"""

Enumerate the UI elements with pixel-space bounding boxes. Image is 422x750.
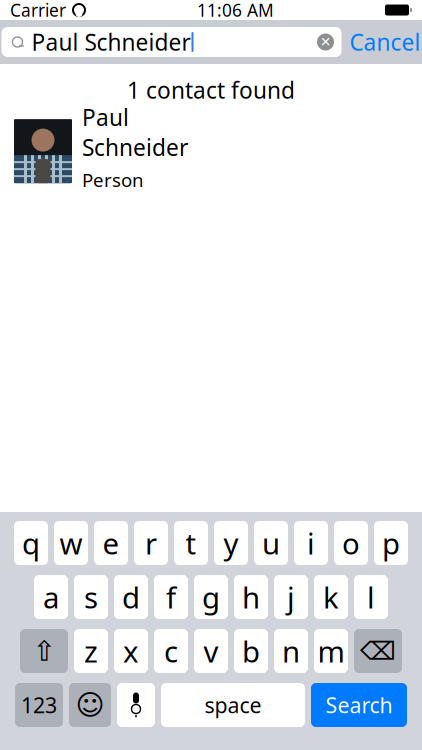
staticText: k [323,578,339,616]
button[interactable]: 123 [15,683,63,727]
button[interactable]: u [254,521,288,565]
staticText: n [282,632,300,670]
button[interactable]: t [174,521,208,565]
button[interactable]: a [34,575,68,619]
staticText: 123 [21,691,57,719]
staticText: v [204,632,218,670]
staticText: Cancel [350,27,420,57]
button[interactable]: Clear text [310,27,342,57]
staticText: 11:06 AM [197,0,274,22]
staticText: u [262,524,280,562]
button[interactable]: z [74,629,108,673]
staticText: y [224,524,238,562]
button[interactable]: f [154,575,188,619]
button[interactable]: p [374,521,408,565]
button[interactable]: o [334,521,368,565]
staticText: w [60,524,82,562]
button[interactable]: y [214,521,248,565]
staticText: d [122,578,140,616]
button[interactable]: h [234,575,268,619]
button[interactable]: b [234,629,268,673]
button[interactable]: g [194,575,228,619]
button[interactable]: l [354,575,388,619]
staticText: a [43,578,59,616]
staticText: c [164,632,178,670]
staticText: o [342,524,360,562]
staticText: ⌫ [360,637,396,665]
button[interactable]: Search [311,683,407,727]
staticText: ☺ [76,689,104,721]
button[interactable]: d [114,575,148,619]
staticText: i [307,524,315,562]
staticText: h [242,578,260,616]
button[interactable]: r [134,521,168,565]
staticText: r [145,524,157,562]
staticText: s [84,578,98,616]
button[interactable]: x [114,629,148,673]
staticText: g [202,578,220,616]
staticText: j [287,578,295,616]
button[interactable]: n [274,629,308,673]
staticText: l [367,578,375,616]
button[interactable]: Delete [354,629,402,673]
staticText: Paul Schneider [82,102,188,162]
staticText: z [84,632,98,670]
button[interactable]: s [74,575,108,619]
button[interactable]: k [314,575,348,619]
staticText: space [204,691,262,719]
button[interactable]: Cancel [342,20,422,64]
staticText: p [382,524,400,562]
staticText: q [22,524,40,562]
button[interactable]: Paul Schneider [0,105,422,183]
button[interactable]: j [274,575,308,619]
button[interactable]: Shift [20,629,68,673]
staticText: ✕ [320,34,331,50]
button[interactable]: Emoji keyboard [69,683,111,727]
staticText: f [166,578,176,616]
button[interactable]: v [194,629,228,673]
button[interactable]: space [161,683,305,727]
staticText: b [242,632,260,670]
staticText: t [186,524,196,562]
staticText: Search [326,691,392,719]
staticText: 1 contact found [127,75,295,105]
button[interactable]: m [314,629,348,673]
button[interactable]: c [154,629,188,673]
staticText: Paul Schneider [32,27,190,57]
staticText: ⇧ [32,635,56,667]
staticText: e [102,524,120,562]
button[interactable]: w [54,521,88,565]
staticText: Person [82,167,144,192]
staticText: m [318,632,344,670]
button[interactable]: i [294,521,328,565]
staticText: x [123,632,139,670]
staticText: Carrier [10,0,66,22]
button[interactable]: e [94,521,128,565]
button[interactable]: q [14,521,48,565]
button[interactable]: Dictate [117,683,155,727]
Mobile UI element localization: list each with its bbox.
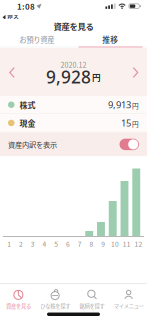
staticText: 10 xyxy=(111,239,119,249)
button[interactable]: 株式 xyxy=(0,96,147,114)
staticText: 銘柄を探す xyxy=(79,302,104,310)
staticText: 9,913 xyxy=(108,98,131,111)
staticText: 11 xyxy=(123,239,131,249)
staticText: 資産内訳を表示 xyxy=(8,139,57,150)
staticText: マイメニュー xyxy=(114,302,144,310)
staticText: 1:08 xyxy=(17,0,35,12)
staticText: 7 xyxy=(78,239,82,249)
staticText: 推移 xyxy=(102,34,118,45)
staticText: 1 xyxy=(7,239,11,249)
staticText: 円 xyxy=(132,101,139,111)
staticText: 9 xyxy=(101,239,105,249)
button[interactable]: Next month xyxy=(132,63,147,81)
button[interactable]: ひな株を探す xyxy=(37,287,74,312)
button[interactable]: マイメニュー xyxy=(110,287,147,312)
staticText: 2020.12 xyxy=(60,60,86,70)
staticText: 戻る xyxy=(7,13,19,22)
staticText: 現金 xyxy=(20,117,36,129)
staticText: 5 xyxy=(54,239,58,249)
button[interactable]: 現金 xyxy=(0,114,147,132)
button[interactable]: 資産を見る xyxy=(0,287,37,312)
staticText: 6 xyxy=(66,239,70,249)
button[interactable]: 推移 xyxy=(74,33,147,46)
button[interactable]: お預り資産 xyxy=(0,33,74,46)
staticText: 3 xyxy=(31,239,35,249)
staticText: 12 xyxy=(134,239,142,249)
button[interactable]: 資産内訳を表示 xyxy=(0,132,147,156)
button[interactable]: 銘柄を探す xyxy=(74,287,110,312)
staticText: 資産を見る xyxy=(6,302,31,310)
staticText: ひな株を探す xyxy=(40,302,70,310)
staticText: お預り資産 xyxy=(19,34,54,45)
staticText: 資産を見る xyxy=(54,20,94,32)
staticText: 4 xyxy=(42,239,46,249)
staticText: 円 xyxy=(132,119,139,129)
staticText: 円 xyxy=(92,71,101,84)
staticText: 2 xyxy=(19,239,23,249)
button[interactable]: Previous month xyxy=(0,63,14,81)
staticText: 9,928 xyxy=(46,65,91,88)
staticText: 15 xyxy=(121,117,131,129)
staticText: 株式 xyxy=(20,99,36,111)
staticText: 8 xyxy=(90,239,94,249)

"""

#### YOUR GOAL:
Where a line of the data contains "Schneider", copy that line.

#### RESULT OF THIS EXERCISE:
staticText: Paul Schneider [82,102,188,162]
button[interactable]: Paul Schneider [0,105,422,183]
staticText: Paul Schneider [32,27,190,57]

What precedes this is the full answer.